SINGAPORE – Singapore’s core inflation will continue to rise over the coming quarters because of higher business costs and continued import price pressures, the central bank said in its latest macroeconomic review published on Thursday (Oct 28).
The Monetary Authority of Singapore (MAS) noted in its biannual review that while business cost pressures have been relatively contained so far, they are likely to pick up next year due to factors such as the tapering of government support measures.
As the domestic economy reopens and private consumption picks up, these accumulating business costs will be passed on to consumers.
On the external front, disruptions to global food production and consumer goods supply chains will likely take time to ease, it added.
Inflated shipping and delivery costs, as well as material costs, that have weighed on firms’ margins could also be passed on to consumers in the coming year, especially if demand persists.
For example, continued semiconductor chip shortages for at least another year could lead to the prices of consumer electronics remaining firm, MAS noted.
The ongoing logistics crunch could continue to push global food prices higher, which would lead to Singapore’s imported food price inflation increasing further in the coming months and non-cooked food prices rising in turn.
Singapore’s central bank tightened its monetary policy earlier this month in light of expected rising inflation, with the aim of ensuring price stability in the medium term.
MAS has forecast core inflation – which excludes accommodation and private road transport costs – to rise to 1 per cent to 2 per cent next year. Overall inflation is projected to average between 1.5 per cent and 2.5 per cent.
Core inflation in Singapore rose in the third quarter of 2021 due mainly to external factors such as higher energy and food prices. Rising wage costs were also likely reflected in the prices of some consumer services.
In its review, the central bank noted that globally, inflation has risen faster in economies where demand recovery has been stronger, such as in the United States and the Eurozone.
In contrast, the slower recovery in demand in many Asian economies has weakened the pass-through from the rise in upstream costs to consumers.
Demand for labour to rise in 2022
MAS said that Singapore’s labour market recovery remains broadly on track, even as heightened alert measures to curb Covid-19 infections had some temporary dampening effects in the second quarter of the year.
Demand for resident and non-resident workers is expected to rise in 2022 as the economy expands at an “above-trend pace”, it added.
However, it pointed out that the overall level of employment may not rise back to pre Covid-19 level even by the end of 2022, in part because firms are expected to raise labour productivity and demographic factors continue to weigh on resident workforce growth.

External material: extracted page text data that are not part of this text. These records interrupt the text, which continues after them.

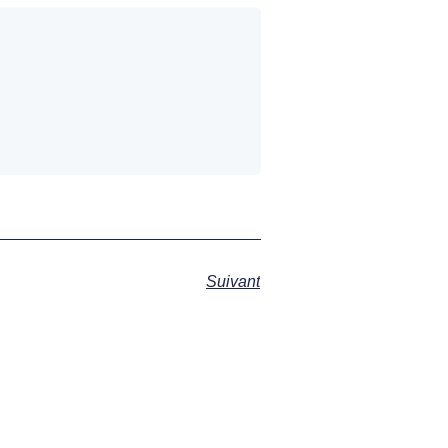
Suivant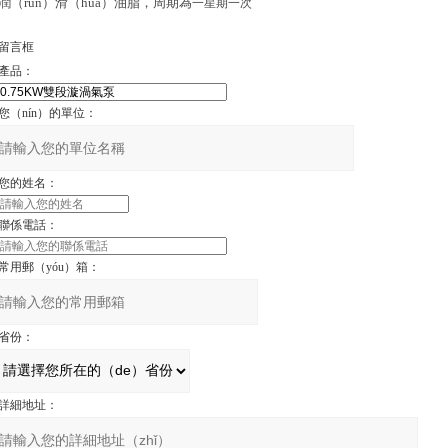
潤（rùn）滑（huá）油脂，周期為
一星期一次
留言框
產品：
您（nín）的單位：
您的姓名：
聯係電話：
常用郵（yóu）箱：
省份：
詳細地址：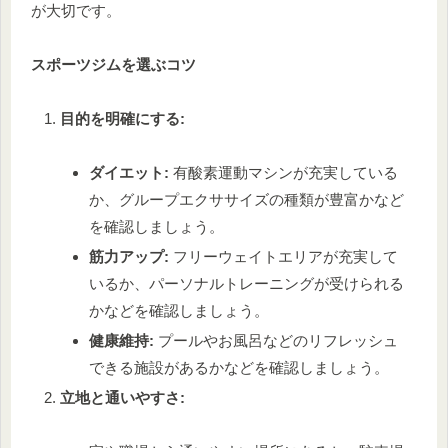
が大切です。
スポーツジムを選ぶコツ
目的を明確にする:
ダイエット:
有酸素運動マシンが充実している
か、グループエクササイズの種類が豊富かなど
を確認しましょう。
筋力アップ:
フリーウェイトエリアが充実して
いるか、パーソナルトレーニングが受けられる
かなどを確認しましょう。
健康維持:
プールやお風呂などのリフレッシュ
できる施設があるかなどを確認しましょう。
立地と通いやすさ:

The central bank expects resident employment to continue expanding in 2022, although it could slow from this year as resident labour slack is further absorbed.
“As the labour market tightens and business and worker confidence recovers alongside steady economic expansion, resident wage growth is anticipated to strengthen next year,” MAS said.
Non-resident employment is also expected to stabilise and then rise gradually as Singapore progressively shifts towards managing Covid-19 as an endemic norm and as vaccination rates in the region improve, allowing more workers to enter.
But MAS also cautioned that a significant setback on the path out of the pandemic or weaker-than-expected global growth could slow the pace of the labour market recovery in Singapore.
Government policies aimed at improving the outcomes of lower-paid Singaporeans – such as the extension of the Progressive Wage Model to the retail sector and the extension of the Local Qualifying Salary requirement to all firms which employ foreign workers from September 2022 – will also add slightly to overall wage growth in the economy, MAS said.
It highlighted that demand for labour will likely continue to rise at a firm pace in sectors such as information and communications, health and social services, and financial and insurance services. In these sectors, employment and job vacancies have both exceeded pre-pandemic levels, suggesting tightening in labour market conditions.
There could also be higher non-resident wage costs for sectors where firms need to retain existing workers, such as in construction and manufacturing, MAS added.